Whenever the string "jeść" turns up in a line below, that line should be copied.

(RECORDS SHOWN begins)

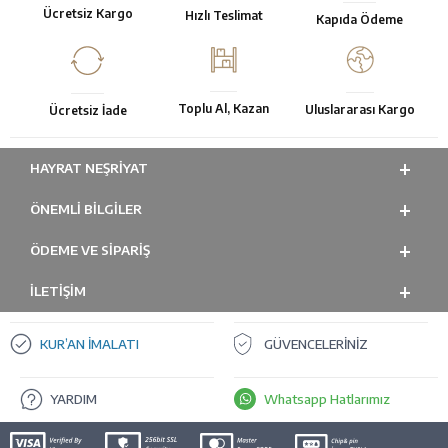
Ücretsiz Kargo
Hızlı Teslimat
Kapıda Ödeme
Toplu Al, Kazan
Uluslararası Kargo
Ücretsiz İade
HAYRAT NEŞRIYAT
ÖNEMLI BILGILER
ÖDEME VE SİPARİŞ
İLETİŞİM
KUR’AN İMALATI
GÜVENCELERİNİZ
YARDIM
Whatsapp Hatlarımız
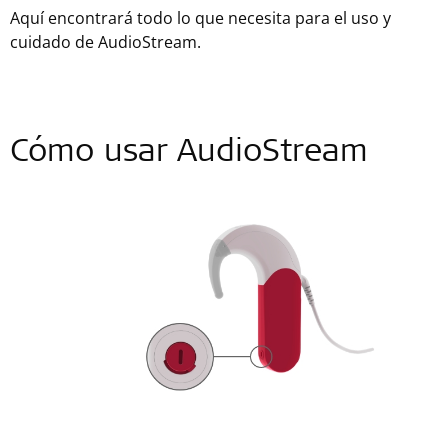
Aquí encontrará todo lo que necesita para el uso y
cuidado de AudioStream.
Cómo usar AudioStream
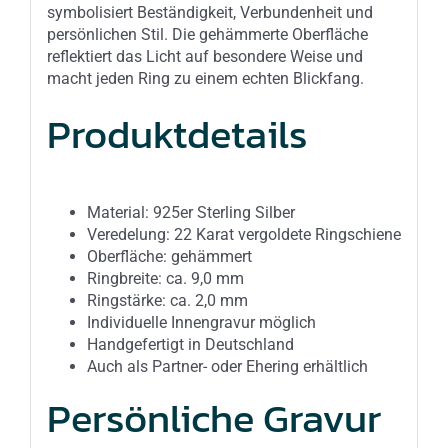
symbolisiert Beständigkeit, Verbundenheit und
persönlichen Stil. Die gehämmerte Oberfläche
reflektiert das Licht auf besondere Weise und
macht jeden Ring zu einem echten Blickfang.
Produktdetails
Material: 925er Sterling Silber
Veredelung: 22 Karat vergoldete Ringschiene
Oberfläche: gehämmert
Ringbreite: ca. 9,0 mm
Ringstärke: ca. 2,0 mm
Individuelle Innengravur möglich
Handgefertigt in Deutschland
Auch als Partner- oder Ehering erhältlich
Persönliche Gravur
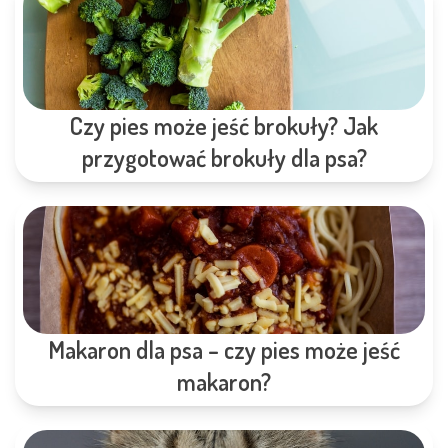
Czy pies może jeść brokuły? Jak
przygotować brokuły dla psa?
Makaron dla psa – czy pies może jeść
makaron?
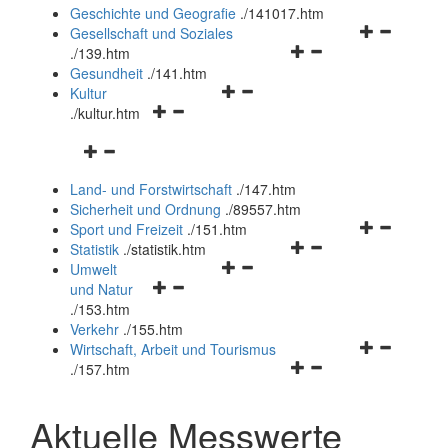
und
Geschichte und Geografie
.
/141017.htm
schließen
Navigationsm
Gesellschaft und Soziales
Navigationsmenü
öffnen
.
/139.htm
öffnen
und
Gesundheit
.
/141.htm
Navigationsmenü
und
schließen
Kultur
Navigationsmenü
öffnen
schließen
.
/kultur.htm
öffnen
und
Navigationsmenü
und
schließen
öffnen
schließen
Land- und Forstwirtschaft
.
/147.htm
und
Sicherheit und Ordnung
.
/89557.htm
schließen
Navigationsm
Sport und Freizeit
.
/151.htm
Navigationsmenü
öffnen
Statistik
.
/statistik.htm
Navigationsmenü
öffnen
und
Umwelt
Navigationsmenü
öffnen
und
schließen
und Natur
öffnen
und
schließen
.
/153.htm
und
schließen
Verkehr
.
/155.htm
schließen
Navigationsm
Wirtschaft, Arbeit und Tourismus
Navigationsmenü
öffnen
.
/157.htm
öffnen
und
und
schließen
Aktuelle Messwerte
schließen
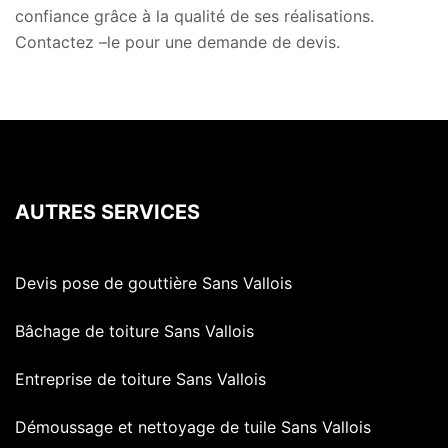
confiance grâce à la qualité de ses réalisations.
Contactez –le pour une demande de devis.
AUTRES SERVICES
Devis pose de gouttière Sans Vallois
Bâchage de toiture Sans Vallois
Entreprise de toiture Sans Vallois
Démoussage et nettoyage de tuile Sans Vallois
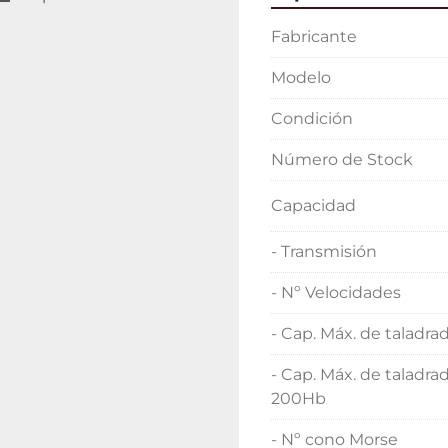
Fabricante
Modelo
Condición
Número de Stock
Capacidad
- Transmisión
- Nº Velocidades
- Cap. Máx. de taladr
- Cap. Máx. de taladra
200Hb
- Nº cono Morse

(RECORDS SHOWN ends)

▸ RESULT OF THE EXERCISE:
Czy pies może jeść brokuły? Jak
Makaron dla psa – czy pies może jeść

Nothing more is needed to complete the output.